▶ _TASK OBJECTIVE_
Write out every line below that contains "Florale".

▶ _DATA FOR ANALYSIS_
=== Begin Enclosure ===

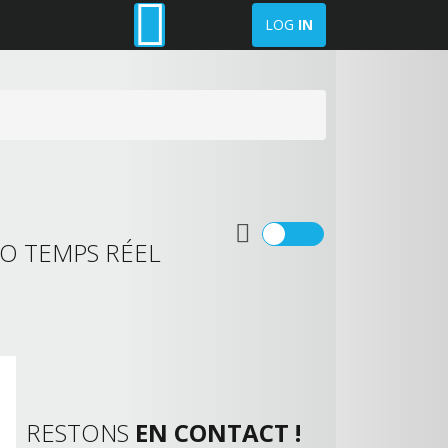
LOG
IN
O TEMPS RÉEL
RESTONS
EN CONTACT !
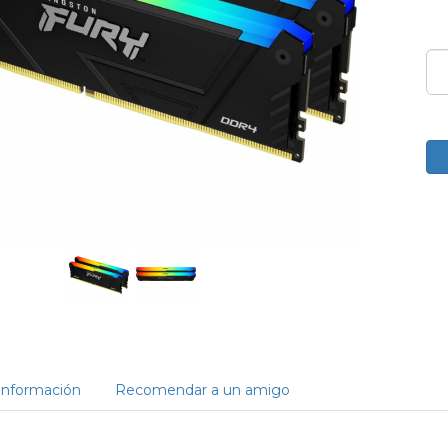
Información
Recomendar a un amigo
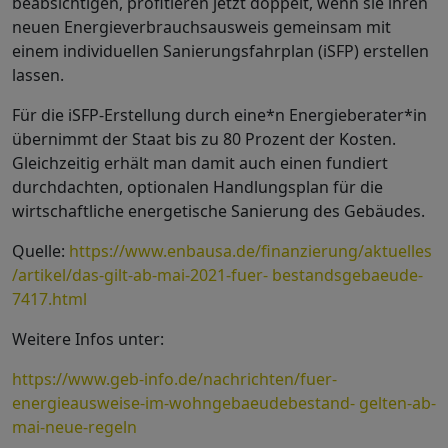
beabsichtigen, profitieren jetzt doppelt, wenn sie ihren
neuen Energieverbrauchsausweis gemeinsam mit
einem individuellen Sanierungsfahrplan (iSFP) erstellen
lassen.
Für die iSFP-Erstellung durch eine*n Energieberater*in
übernimmt der Staat bis zu 80 Prozent der Kosten.
Gleichzeitig erhält man damit auch einen fundiert
durchdachten, optionalen Handlungsplan für die
wirtschaftliche energetische Sanierung des Gebäudes.
Quelle:
https://www.enbausa.de/finanzierung/aktuelles
/artikel/das-gilt-ab-mai-2021-fuer- bestandsgebaeude-
7417.html
Weitere Infos unter:
https://www.geb-info.de/nachrichten/fuer-
energieausweise-im-wohngebaeudebestand- gelten-ab-
mai-neue-regeln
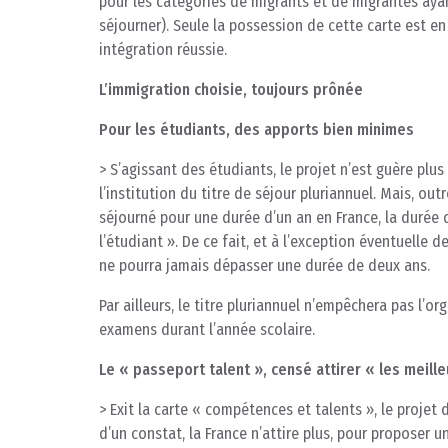
pour les catégories de migrants et de migrantes ayant
séjourner). Seule la possession de cette carte est en
intégration réussie.
L’immigration choisie, toujours prônée
Pour les étudiants, des apports bien minimes
> S’agissant des étudiants, le projet n’est guère plus
l’institution du titre de séjour pluriannuel. Mais, ou
séjourné pour une durée d’un an en France, la durée d
l’étudiant ». De ce fait, et à l’exception éventuelle 
ne pourra jamais dépasser une durée de deux ans.
Par ailleurs, le titre pluriannuel n’empêchera pas l’or
examens durant l’année scolaire.
Le « passeport talent », censé attirer « les meille
> Exit la carte « compétences et talents », le projet d
d’un constat, la France n’attire plus, pour proposer u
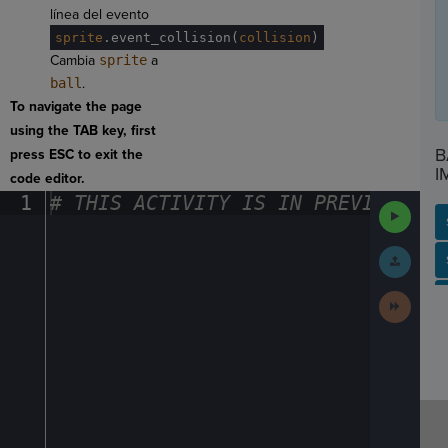
línea del evento
sprite
.
event_collision(
collision
)
Cambia
sprite
a
ball
.
To navigate the page
using the TAB key, first
B
press ESC to exit the
I
code editor.
1
#
·
THIS
·
ACTIVITY
·
IS
·
IN
·
PREVIEW
·
ONL
Run
Code
Submit
SP
SH
AC
PH
EV
Work
Next
Activit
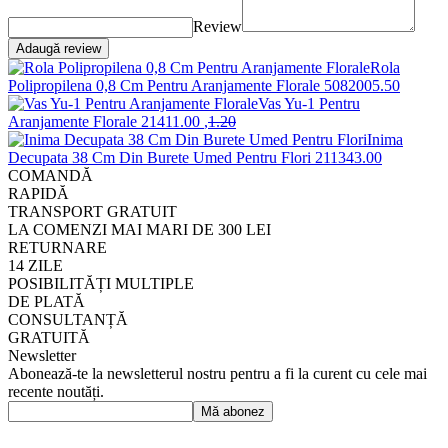
Review
Adaugă review
Rola
Polipropilena 0,8 Cm Pentru Aranjamente Florale
508200
5
.50
Vas Yu-1 Pentru
Aranjamente Florale
2141
1
.00
,
1
.20
Inima
Decupata 38 Cm Din Burete Umed Pentru Flori
2113
43
.00
COMANDĂ
RAPIDĂ
TRANSPORT GRATUIT
LA COMENZI MAI MARI DE 300 LEI
RETURNARE
14 ZILE
POSIBILITĂȚI MULTIPLE
DE PLATĂ
CONSULTANȚĂ
GRATUITĂ
Newsletter
Abonează-te la newsletterul nostru pentru a fi la curent cu cele mai
recente noutăți.
Mă abonez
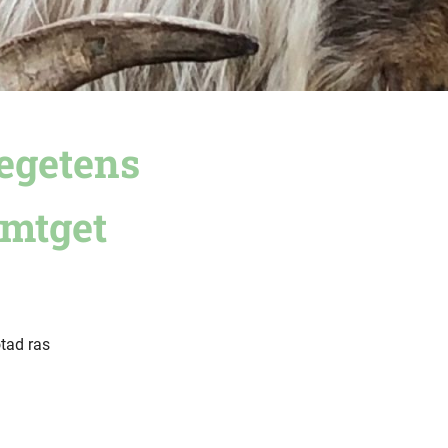
egetens
ämtget
tad ras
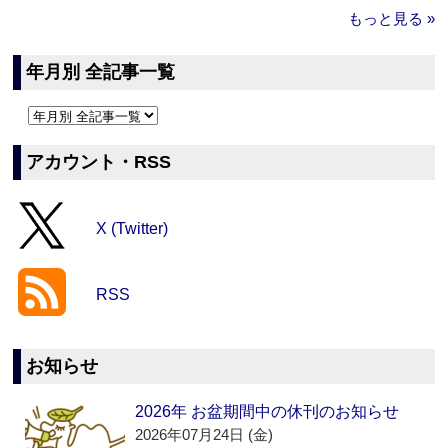
もっと見る »
年月別 全記事一覧
アカウント・RSS
X (Twitter)
RSS
お知らせ
2026年 お盆期間中の休刊のお知らせ
2026年07月24日 (金)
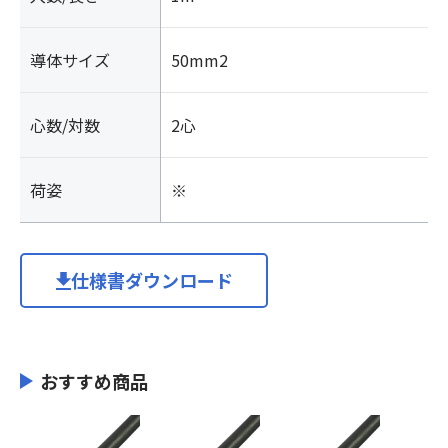
導体サイズ
50mm2
心数/対数
2心
荷姿
※
仕様書ダウンロード
おすすめ商品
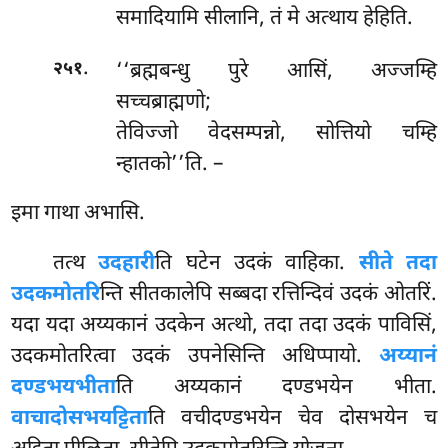
समादियामि सीलानि, तं मे अत्थाय हेहिति.
.
‘‘ब्रह्मबन्धु पुरे आसिं, अज्जम्हि
२५१
सच्चब्राह्मणो;
तेविज्जो वेदसम्पन्नो, सोत्तियो चम्हि
न्हातको’’ति. –
इमा
गाथा अभासि.
तत्थ
उदहारी
ति घटेन उदकं वाहिका.
सीते तदा
उदकमोतरि
न्ति सीतकालेपि सब्बदा रत्तिन्दिवं उदकं ओतरिं.
यदा यदा अय्यकानं उदकेन अत्थो, तदा तदा उदकं पाविसिं,
उदकमोतरित्वा उदकं उपनेसिन्ति अधिप्पायो.
अय्यानं
दण्डभयभीता
ति अय्यकानं दण्डभयेन भीता.
वाचादोसभयट्टिता
ति वचीदण्डभयेन चेव दोसभयेन च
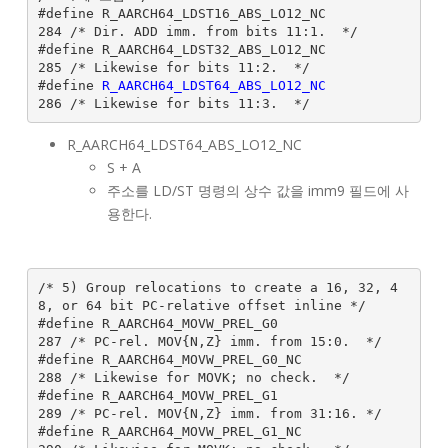
#define R_AARCH64_LDST16_ABS_LO12_NC           
284 /* Dir. ADD imm. from bits 11:1.  */

#define R_AARCH64_LDST32_ABS_LO12_NC           
285 /* Likewise for bits 11:2.  */

#define 
R_AARCH64_LDST64_ABS_LO12_NC           
R_AARCH64_LDST64_ABS_LO12_NC
S + A
주소를 LD/ST 명령의 상수 값을 imm9 필드에 사
용한다.
/* 5) Group relocations to create a 16, 32, 4
8, or 64 bit PC-relative offset inline */

#define R_AARCH64_MOVW_PREL_G0                 
287 /* PC-rel. MOV{N,Z} imm. from 15:0.  */

#define R_AARCH64_MOVW_PREL_G0_NC              
288 /* Likewise for MOVK; no check.  */

#define R_AARCH64_MOVW_PREL_G1                 
289 /* PC-rel. MOV{N,Z} imm. from 31:16. */

#define R_AARCH64_MOVW_PREL_G1_NC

=== End Enclosure ===

▶ _ANSWER SECTION_
Polipropilena 0,8 Cm Pentru Aranjamente Florale
Aranjamente Florale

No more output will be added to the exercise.